Extra credit submissions must be submitted no later than Monday, ~~December 9th~~ December 16th at 11:59pm ET.

Getting started

Go to the info4940-fa24 organization on GitHub. Click on the repo with the prefix ec. It contains the starter documents you need to complete the assignment
Clone the repo and start a new project in RStudio.

Tidy Tuesday

Tidy Tuesday is a weekly data project to promote wrangling and visualization skills. It is hosted by the Data Science Learning Community which aims to “create a supportive and responsive online space for learners” to improve their programming and data analysis skills.

Every week they post a raw dataset on GitHub and ask people to explore the data. The ultimate goal is to apply R skills, get feedback, explore other’s work, and connect with the greater #RStats community. Contributors frequently publish their work on social media under the #TidyTuesday hashtag. Datasets are posted on Mondays.

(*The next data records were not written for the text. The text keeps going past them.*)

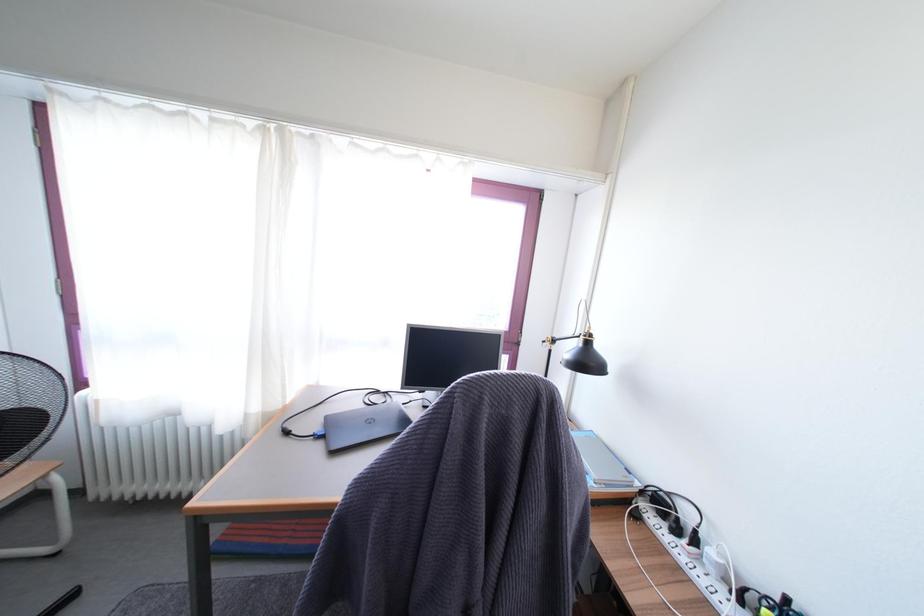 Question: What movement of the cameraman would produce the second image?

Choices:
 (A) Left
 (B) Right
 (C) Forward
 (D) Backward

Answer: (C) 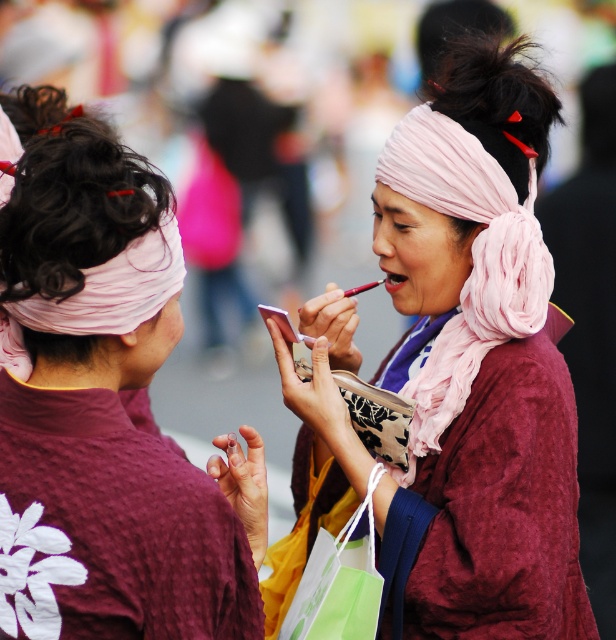 You are a costume designer preparing for a performance and need to ensure the matte pink kimono at center and the pink fabric headscarf at center are correctly sized. Based on the scene, which item is bigger?

The matte pink kimono at center is larger than the pink fabric headscarf at center.

You are a makeup artist observing the two individuals in the scene. You need to place a small decorative pin on the taller object between the pink fabric headscarf at center and the matte pink lipstick at center. Which object should you choose?

The pink fabric headscarf at center is much taller than the matte pink lipstick at center, so you should choose the pink fabric headscarf at center to place the decorative pin.

You are a makeup artist preparing for a traditional performance. You have a pink fabric headscarf at center and a matte pink lipstick at center on your table. Which item is wider?

The pink fabric headscarf at center is wider than the matte pink lipstick at center. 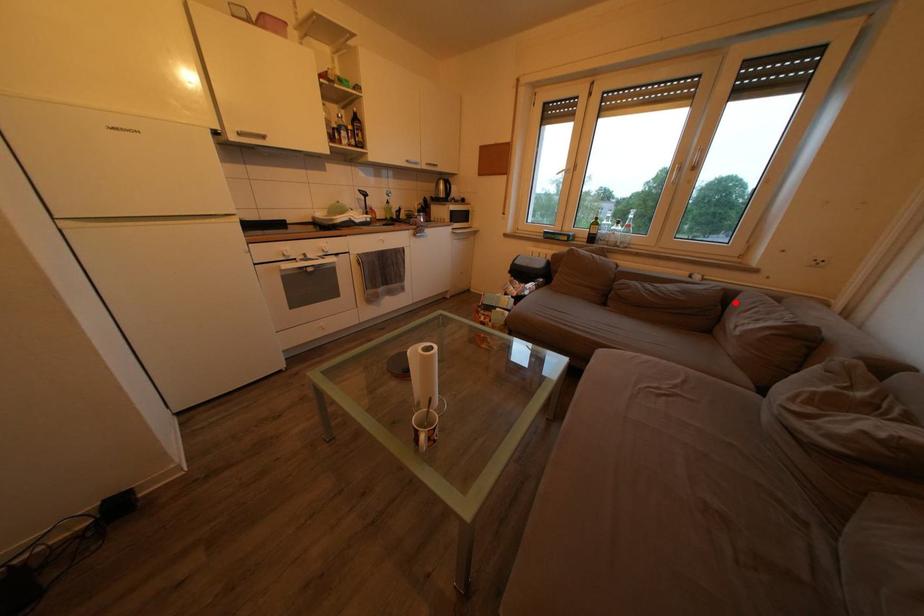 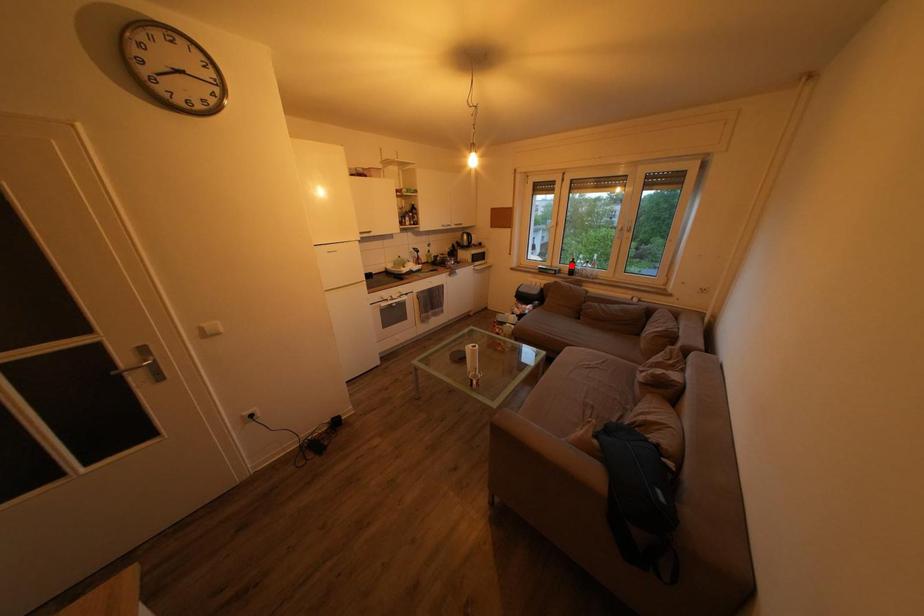 I am providing you with two images of the same scene from different viewpoints. A red point is marked on the first image and another point is marked on the second image. Do the highlighted points in image1 and image2 indicate the same real-world spot?

No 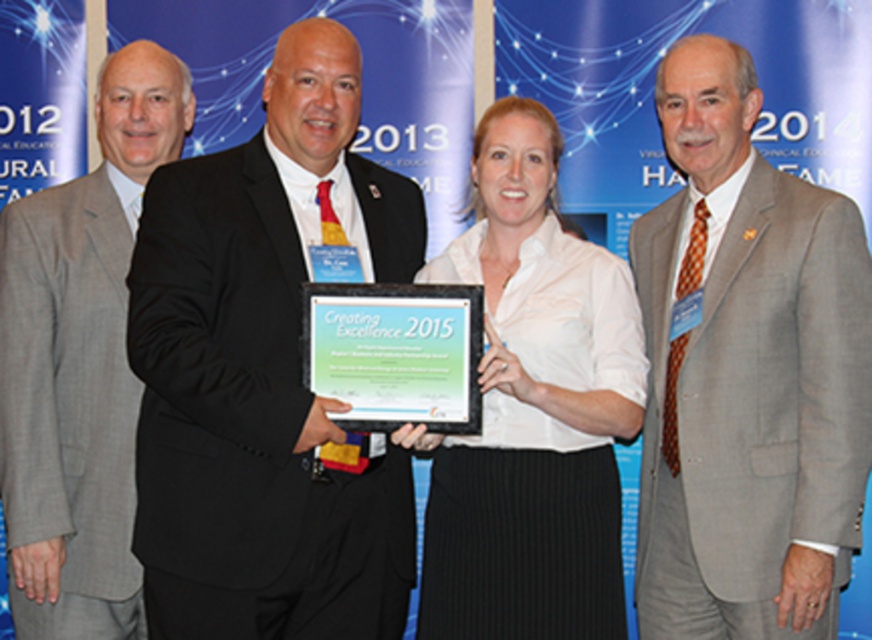 Based on the scene description, which individual is positioned higher between the black suit at center and the gray wool suit at center?

The black suit at center is positioned higher than the gray wool suit at center according to the description.

You are standing at the origin of the coordinate system in the image. Which of the two points, point (591, 456) or point (428, 326), is farther from you?

Point (591, 456) is farther from you because it is behind point (428, 326). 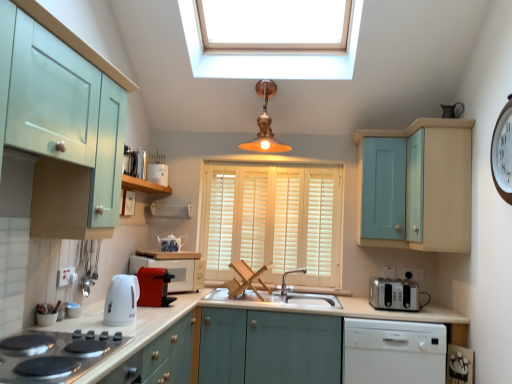 Question: Can you see white matte exhaust hood at upper center touching matte light blue cabinet at left, the first cabinetry in the left-to-right sequence?

Choices:
 (A) no
 (B) yes

Answer: (A)

Question: Does white matte exhaust hood at upper center come behind matte light blue cabinet at left, the first cabinetry in the left-to-right sequence?

Choices:
 (A) no
 (B) yes

Answer: (B)

Question: Are white matte exhaust hood at upper center and matte light blue cabinet at left, the first cabinetry in the left-to-right sequence, located far from each other?

Choices:
 (A) yes
 (B) no

Answer: (A)

Question: Is white matte exhaust hood at upper center positioned in front of matte light blue cabinet at left, the first cabinetry in the left-to-right sequence?

Choices:
 (A) yes
 (B) no

Answer: (B)

Question: From the image's perspective, is white matte exhaust hood at upper center above matte light blue cabinet at left, the first cabinetry in the left-to-right sequence?

Choices:
 (A) yes
 (B) no

Answer: (B)

Question: From the image's perspective, would you say white matte exhaust hood at upper center is shown under matte light blue cabinet at left, the first cabinetry in the left-to-right sequence?

Choices:
 (A) no
 (B) yes

Answer: (B)

Question: From the image's perspective, does white matte exhaust hood at upper center appear higher than teal wooden cabinet at upper right?

Choices:
 (A) no
 (B) yes

Answer: (A)

Question: Considering the relative positions of white matte exhaust hood at upper center and teal wooden cabinet at upper right in the image provided, is white matte exhaust hood at upper center in front of teal wooden cabinet at upper right?

Choices:
 (A) yes
 (B) no

Answer: (B)

Question: Is teal wooden cabinet at upper right completely or partially inside white matte exhaust hood at upper center?

Choices:
 (A) yes
 (B) no

Answer: (B)

Question: Is white matte exhaust hood at upper center wider than teal wooden cabinet at upper right?

Choices:
 (A) yes
 (B) no

Answer: (B)

Question: From a real-world perspective, is white matte exhaust hood at upper center below teal wooden cabinet at upper right?

Choices:
 (A) no
 (B) yes

Answer: (B)

Question: Can you confirm if white matte exhaust hood at upper center is positioned to the left of teal wooden cabinet at upper right?

Choices:
 (A) yes
 (B) no

Answer: (A)

Question: Is light blue wood cabinet at upper right, the second cabinetry from the top, not within white ceramic toaster at center, the 3th appliance from the bottom?

Choices:
 (A) no
 (B) yes

Answer: (B) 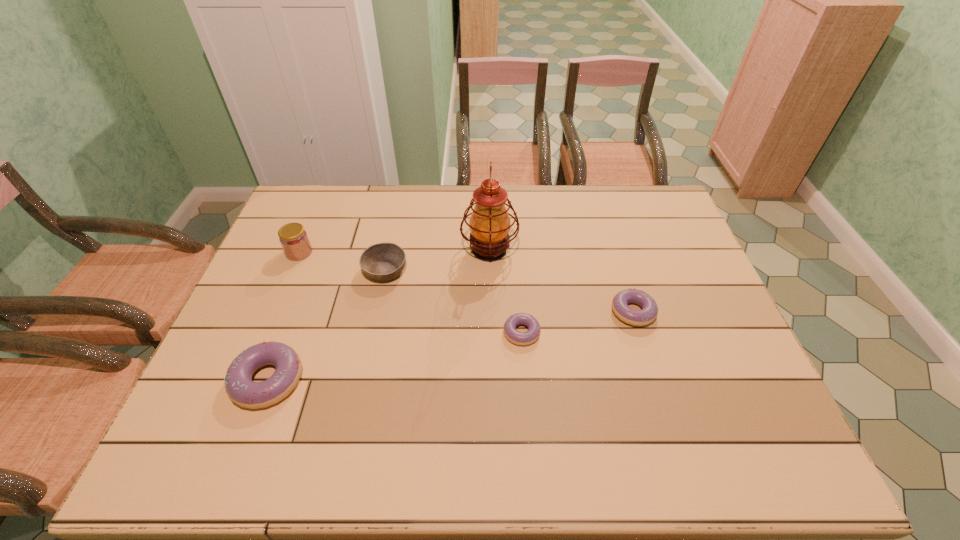 I want to click on the nearest doughnut, so click(x=240, y=388).

At what (x,y) coordinates should I click in order to perform the action: click on the nearest object. Please return your answer as a coordinate pair (x, y). Looking at the image, I should click on (240, 388).

Find the location of a particular element. This screenshot has width=960, height=540. the second doughnut from left to right is located at coordinates (519, 338).

Locate an element on the screen. The width and height of the screenshot is (960, 540). the shortest object is located at coordinates (519, 338).

You are a GUI agent. You are given a task and a screenshot of the screen. Output one action in this format:
    pyautogui.click(x=<x>, y=<y>)
    Task: Click on the fifth tallest object
    The width and height of the screenshot is (960, 540).
    Given the screenshot: What is the action you would take?
    pyautogui.click(x=649, y=312)

Identify the location of the second tallest doughnut. (649, 312).

Locate an element on the screen. This screenshot has width=960, height=540. jam is located at coordinates (294, 240).

Where is `oil lamp`? This screenshot has width=960, height=540. oil lamp is located at coordinates (489, 224).

Find the location of a particular element. This screenshot has height=540, width=960. the fourth object from right to left is located at coordinates (384, 261).

This screenshot has width=960, height=540. What are the coordinates of `free space located on the back of the nearest doughnut` in the screenshot? It's located at (315, 255). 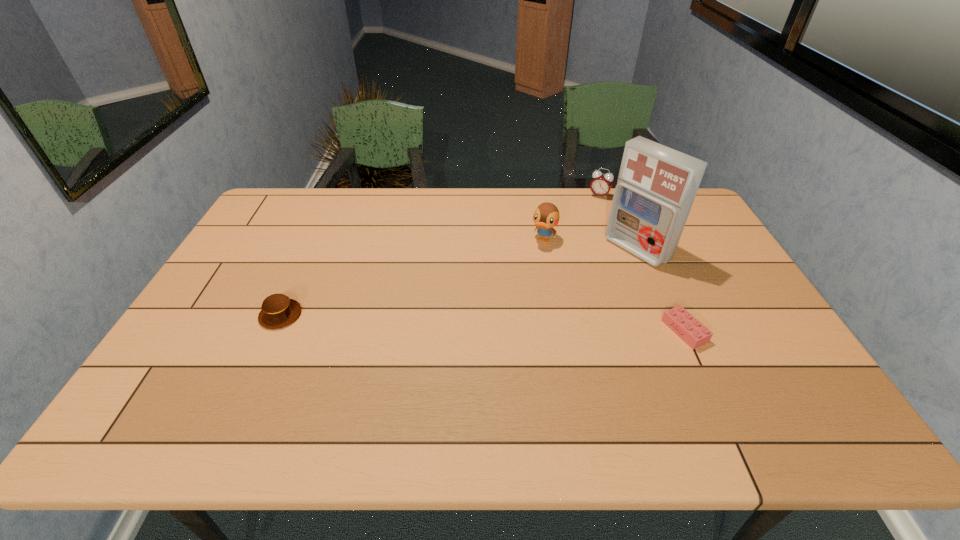 The height and width of the screenshot is (540, 960). Find the location of `muffin`. muffin is located at coordinates (278, 311).

This screenshot has width=960, height=540. Identify the location of the leftmost object. (278, 311).

This screenshot has width=960, height=540. In order to click on Lego in this screenshot , I will do `click(680, 321)`.

Identify the location of the third tallest object. (601, 184).

Find the location of a particular element. The height and width of the screenshot is (540, 960). alarm clock is located at coordinates (601, 184).

Locate an element on the screen. the second tallest object is located at coordinates (546, 216).

Where is `the fourth object from right to left`? Image resolution: width=960 pixels, height=540 pixels. the fourth object from right to left is located at coordinates (x=546, y=216).

Image resolution: width=960 pixels, height=540 pixels. Find the location of `the tallest object`. the tallest object is located at coordinates (656, 187).

In order to click on vacant space located 0.110m on the left of the leftmost object in this screenshot , I will do `click(220, 315)`.

Where is `vacant space located on the right of the shortest object`? vacant space located on the right of the shortest object is located at coordinates (731, 331). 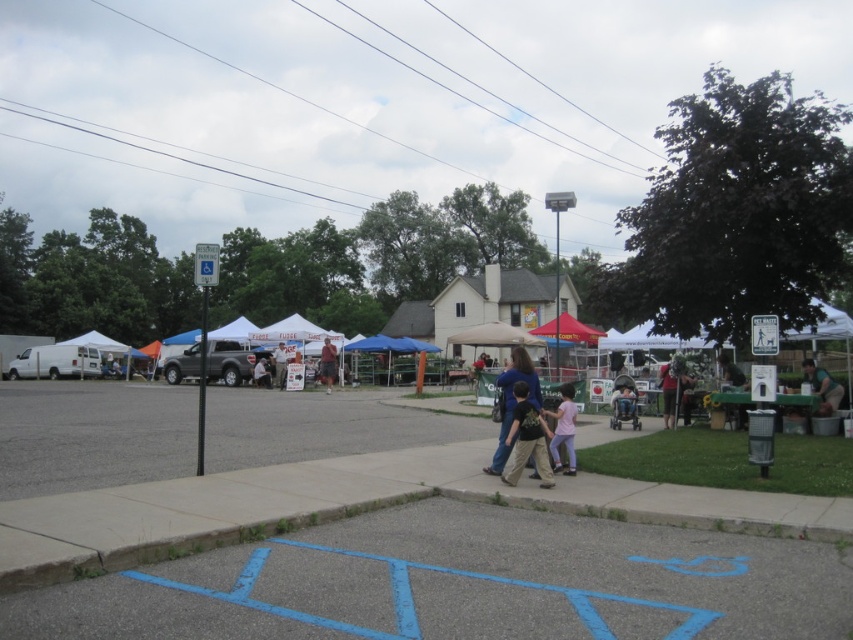 Can you confirm if blue painted asphalt at lower center is smaller than matte green shirt at center?

Actually, blue painted asphalt at lower center might be larger than matte green shirt at center.

Is blue painted asphalt at lower center in front of matte green shirt at center?

Yes.

Who is more distant from viewer, (509, 609) or (677, 387)?

Point (677, 387)

Where is `blue painted asphalt at lower center`? This screenshot has width=853, height=640. blue painted asphalt at lower center is located at coordinates (462, 584).

Is pink cotton shirt at center thinner than khaki cotton shorts at center?

Incorrect, pink cotton shirt at center's width is not less than khaki cotton shorts at center's.

Is pink cotton shirt at center positioned in front of khaki cotton shorts at center?

Yes, pink cotton shirt at center is in front of khaki cotton shorts at center.

Between point (566, 413) and point (328, 349), which one is positioned behind?

Positioned behind is point (328, 349).

Image resolution: width=853 pixels, height=640 pixels. Find the location of `pink cotton shirt at center`. pink cotton shirt at center is located at coordinates (563, 429).

Is point (503, 512) positioned in front of point (560, 429)?

Yes.

Does blue painted asphalt at lower center come behind pink cotton shirt at center?

No, it is not.

The height and width of the screenshot is (640, 853). What do you see at coordinates (462, 584) in the screenshot?
I see `blue painted asphalt at lower center` at bounding box center [462, 584].

The width and height of the screenshot is (853, 640). Identify the location of blue painted asphalt at lower center. (462, 584).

You are expected to solve a predictive problem using a Tidy Tuesday dataset published during 2024. Your submission should include information on all aspects of the ML workflow, including exploratory analysis, data preprocessing, model selection, and evaluation. You should also include a brief written description of your findings and the rationale behind your choices.

Submission

Once you are finished with the assignment, you will upload you final PDF document to Gradescope. You may only submit one extra credit assignment for the semester. Once it has been evaluated, you may not submit another attempt.

To submit your assignment:

Go to http://www.gradescope.com and click Log in in the top right corner.
Click School Credentials \(\rightarrow\) Cornell University NetID and log in using your NetID credentials.
Click on your INFO 4940 course.
Click on the assignment, and you’ll be prompted to submit it.
Mark every page to be associated with exercise #1. There will be only one exercise listed.

Grading

Students can earn up to a maximum of 1 percentage point towards their final grade. Evaluations are based on the nebulous Difficulty + Execution scoring system.

An image of Olympian Simone Biles performing a round-off. — Inspired by Olympic gymnastics scoring methods.

Component	Points
Difficulty	5
Execution	5

The more challenging the work, the more points you will earn. Likewise, the higher-quality the execution of the ML workflow, the more points you will earn. Partial credit may be awarded.